# *laughs*



## Sam (Jan 5, 2006)

I was just looking at the rep on the user's list. Some of the people have the saying 

(Person) is most definately lame


Did we mean _*definitely *_??


----------



## Navarre (Jan 5, 2006)

I guess your never no for shore.


----------



## arnisador (Jan 5, 2006)

It's as though the tech. person here can't spell...but, surely that can't be so!


----------



## shesulsa (Jan 6, 2006)

Pobody's nerfect.


----------



## Jonathan Randall (Jan 6, 2006)

Sam said:
			
		

> I was just looking at the rep on the user's list. Some of the people have the saying
> 
> (Person) is most definately lame
> 
> ...


 
I never picked up on the misspalling!

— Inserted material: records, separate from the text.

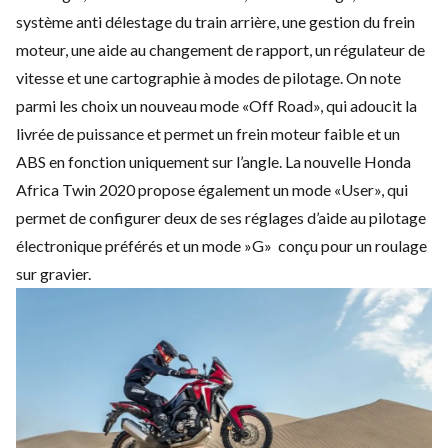
système anti délestage du train arrière, une gestion du frein
moteur, une aide au changement de rapport, un régulateur de
vitesse et une cartographie à modes de pilotage. On note
parmi les choix un nouveau mode «Off Road», qui adoucit la
livrée de puissance et permet un frein moteur faible et un
ABS en fonction uniquement sur l’angle. La nouvelle Honda
Africa Twin 2020 propose également un mode «User», qui
permet de configurer deux de ses réglages d’aide au pilotage
électronique préférés et un mode »G» conçu pour un roulage
sur gravier.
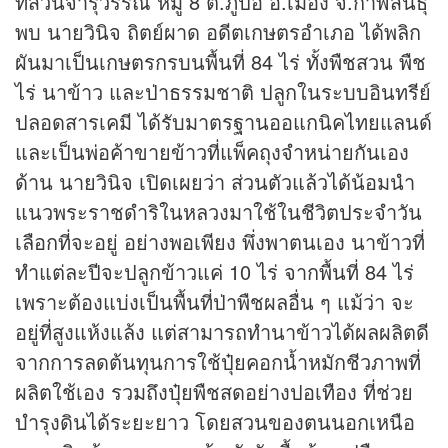
ที่สวนจารุวรรณ หมู่ 8 ต.ภูปอ อ.เมือง จ.กาฬสินธุ์
พบ นายวินิจ ถิตย์ผาด อดีตเกษตรอำเภอ ได้พลิก
ผันมาเป็นเกษตรกรบนพื้นที่ 84 ไร่ ทั้งพืชสวน พืช
ไร่ นาข้าว และป่าธรรมชาติ ปลูกในระบบอินทรีย์
ปลอดสารเคมี ได้รับมาตรฐานออแกนิคไทยแลนด์
และเป็นพ่อค้าขายข้าวที่แพ็คถุงจำหน่ายกันเอง
ด้าน นายวินิจ เปิดเผยว่า ส่วนตัวแล้วได้น้อมนำ
แนวพระราชดำริในหลวงมาใช้ในชีวิตประจำวัน
เลือกที่จะอยู่ อย่างพอเพียง พึ่งพาตนเอง นาข้าวที่
ทำแต่ละปีจะปลูกข้าวแค่ 10 ไร่ จากพื้นที่ 84 ไร่
เพราะต้องแบ่งเป็นพื้นที่ป่าพืชผลอื่น ๆ แม้ว่า จะ
อยู่ที่สูงแห้งแล้ง แต่สามารถทำนาข้าวได้ผลผลิตดี
จากการลดต้นทุนการใช้ปุ๋ยคอกน้ำหมักชีวภาพที่
ผลิตใช้เอง รวมถึงปุ๋ยพืชสดอย่างปอเทือง ที่ช่วย
บำรุงดินได้ระยะยาว โดยสวนของตนนอกเหนือ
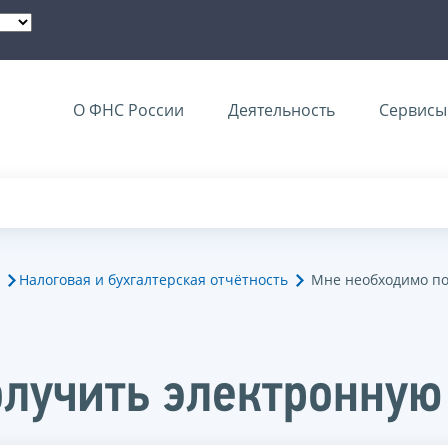
О ФНС России
Деятельность
Сервисы 
Налоговая и бухгалтерская отчётность
Мне необходимо по
лучить электронную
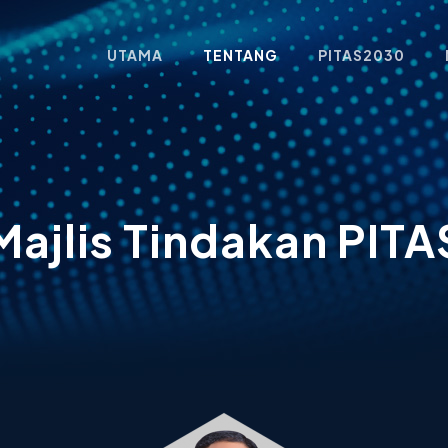
UTAMA
TENTANG
PITAS2030
Majlis
Tindakan
PITA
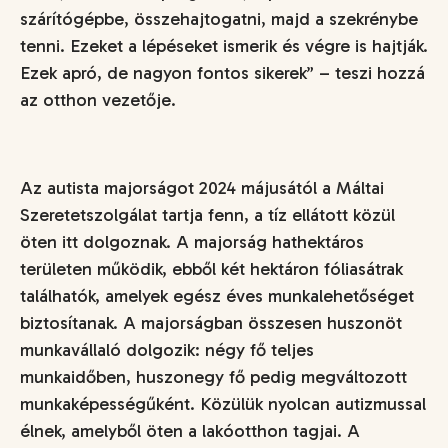
szárítógépbe, összehajtogatni, majd a szekrénybe
tenni. Ezeket a lépéseket ismerik és végre is hajtják.
Ezek apró, de nagyon fontos sikerek
”
–
teszi hozzá
az otthon vezetője.
Az autista majorságot 2024 májusától a Máltai
Szeretetszolgálat tartja fenn, a tíz ellátott közül
öten itt dolgoznak. A majorság hathektáros
területen működik, ebből két hektáron fóliasátrak
találhatók, amelyek egész éves munkalehetőséget
biztosítanak. A majorságban összesen huszonöt
munkavállaló dolgozik: négy fő teljes
munkaidőben, huszonegy fő pedig megváltozott
munkaképességűként. Közülük nyolcan autizmussal
élnek, amelyből öten a lakóotthon tagjai. A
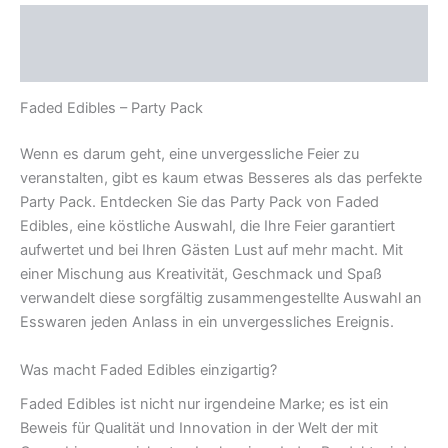
Beschreibung
Rezensionen (0)
Faded Edibles – Party Pack
Wenn es darum geht, eine unvergessliche Feier zu
veranstalten, gibt es kaum etwas Besseres als das perfekte
Party Pack. Entdecken Sie das Party Pack von Faded
Edibles, eine köstliche Auswahl, die Ihre Feier garantiert
aufwertet und bei Ihren Gästen Lust auf mehr macht. Mit
einer Mischung aus Kreativität, Geschmack und Spaß
verwandelt diese sorgfältig zusammengestellte Auswahl an
Esswaren jeden Anlass in ein unvergessliches Ereignis.
Was macht Faded Edibles einzigartig?
Faded Edibles ist nicht nur irgendeine Marke; es ist ein
Beweis für Qualität und Innovation in der Welt der mit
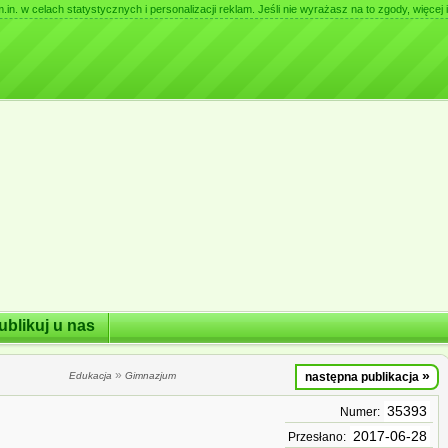
. w celach statystycznych i personalizacji reklam. Jeśli nie wyrażasz na to zgody, więcej i
ublikuj u nas
»
»
Edukacja
Gimnazjum
następna publikacja
35393
Numer:
2017-06-28
Przesłano:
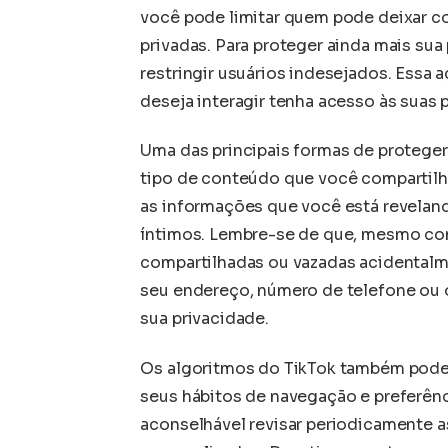
você pode limitar quem pode deixar c
privadas. Para proteger ainda mais sua
restringir usuários indesejados. Essa
deseja interagir tenha acesso às suas
Uma das principais formas de proteger
tipo de conteúdo que você compartilha.
as informações que você está reveland
íntimos. Lembre-se de que, mesmo com
compartilhadas ou vazadas acidentalm
seu endereço, número de telefone ou 
sua privacidade.
Os algoritmos do TikTok também pode
seus hábitos de navegação e preferênci
aconselhável revisar periodicamente 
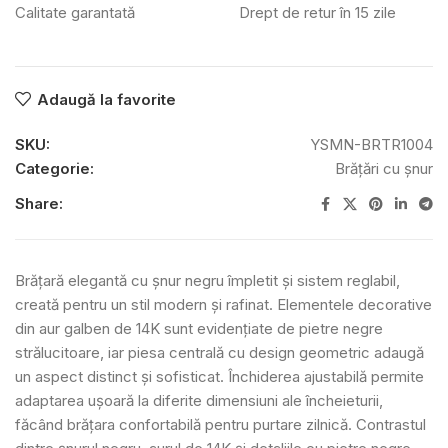
Calitate garantată
Drept de retur în 15 zile
Adaugă la favorite
SKU:
YSMN-BRTR1004
Categorie:
Brățări cu șnur
Share:
Brățară elegantă cu șnur negru împletit și sistem reglabil,
creată pentru un stil modern și rafinat. Elementele decorative
din aur galben de 14K sunt evidențiate de pietre negre
strălucitoare, iar piesa centrală cu design geometric adaugă
un aspect distinct și sofisticat. Închiderea ajustabilă permite
adaptarea ușoară la diferite dimensiuni ale încheieturii,
făcând brățara confortabilă pentru purtare zilnică. Contrastul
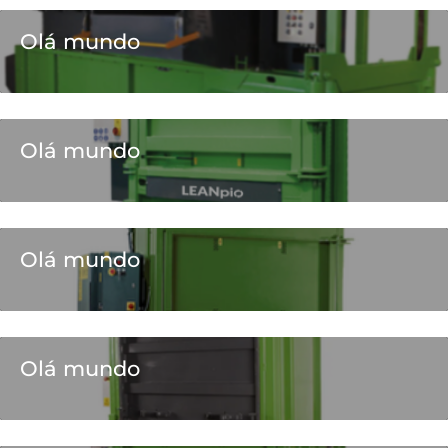
Olá mundo
Olá mundo
Olá mundo
Olá mundo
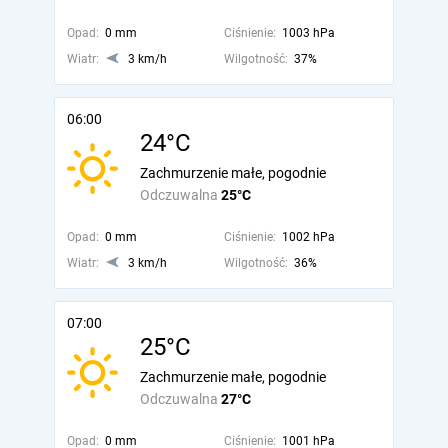
Opad:
0 mm
Ciśnienie:
1003 hPa
Wiatr:
3 km/h
Wilgotność:
37%
06:00
24°C
Zachmurzenie małe, pogodnie
Odczuwalna
25°C
Opad:
0 mm
Ciśnienie:
1002 hPa
Wiatr:
3 km/h
Wilgotność:
36%
07:00
25°C
Zachmurzenie małe, pogodnie
Odczuwalna
27°C
Opad:
0 mm
Ciśnienie:
1001 hPa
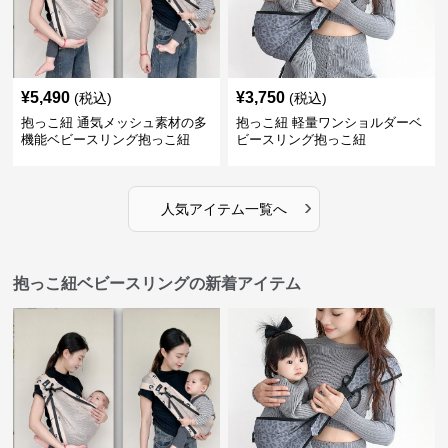
¥
5,490
¥
3,750
(税込)
(税込)
抱っこ紐 通気メッシュ素材の多
抱っこ紐 軽量ワンショルダーベ
機能ベビースリング抱っこ紐
ビースリング抱っこ紐
›
人気アイテム一覧へ
抱っこ紐ベビースリングの新着アイテム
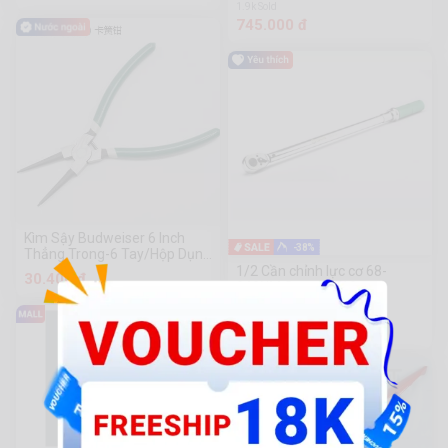
1.9k Sold
745.000 đ
Kìm Sậy Budweiser 6 Inch
-38%
Thẳng Trong-6 Tay/Hộp Dụng
Cụ Phần Cứng Chuanmu
1/2 Cần chỉnh lực cơ 68-
30.400 đ
340NM Sata 96313
2.826.000 đ
4.528.000đ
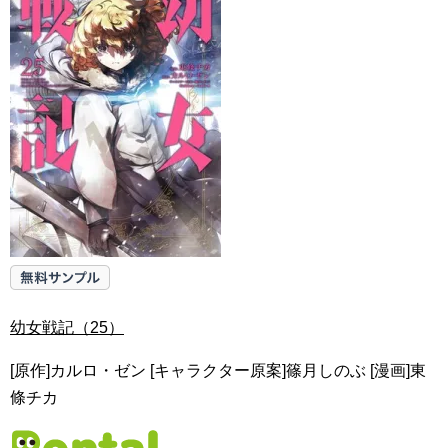
幼女戦記（25）
[原作]カルロ・ゼン [キャラクター原案]篠月しのぶ [漫画]東
條チカ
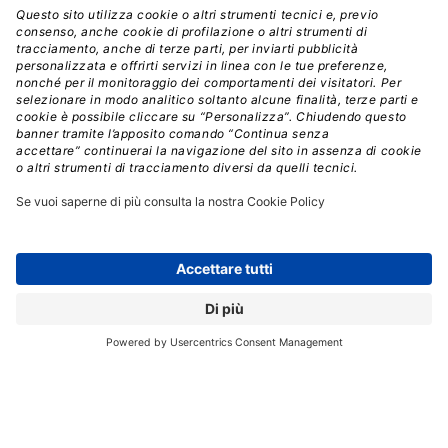
Bisogna anche contestualizzare questo aggiornamento
in
un percorso di modernizzazione che IBM sta
portando avanti con una determinazione quasi
inusuale per un colosso della sua stazza
. Se
guardiamo agli ultimi cinque anni, Db2 è cambiato più
che nei venti precedenti. Il passaggio alla
containerizzazione tramite Red Hat OpenShift ha reso il
database fluido e pronto per gli ambienti cloud-native,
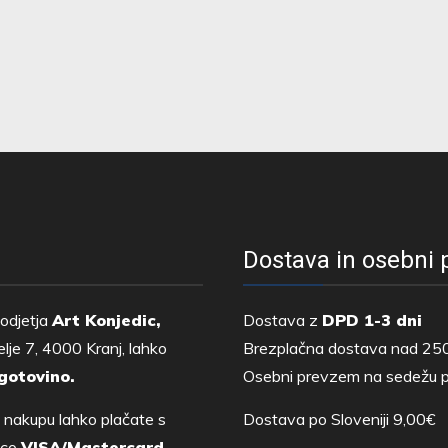
Dostava in osebni
odjetja
Art Konjedic,
Dostava z
DPD 1-3 dni
lje 7, 4000 Kranj, lahko
Brezplačna dostava nad 25
gotovino.
Osebni prevzem na sedežu p
 nakupu lahko plačate s
Dostava po Sloveniji 9,00€
tico
VISA/Mastercard,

I do know that poster's with that "title", usually end up banned or on suspension. A few do learn from their bad reputation and stop the behavior that caused it.


----------



## Bob Hubbard (Jan 6, 2006)

Hey, thats a default entry, so it's misspelled on hundreds of other sites too.
That means, it's really correct, ya' know.


----------



## Navarre (Jan 6, 2006)

Two wrongs don't make a right...but hundreds of the same wrong will.

per Bob Hubbard, esquire 
06 Jan, 2006


----------



## Jade Tigress (Jan 6, 2006)

You're a real fart smeller.


----------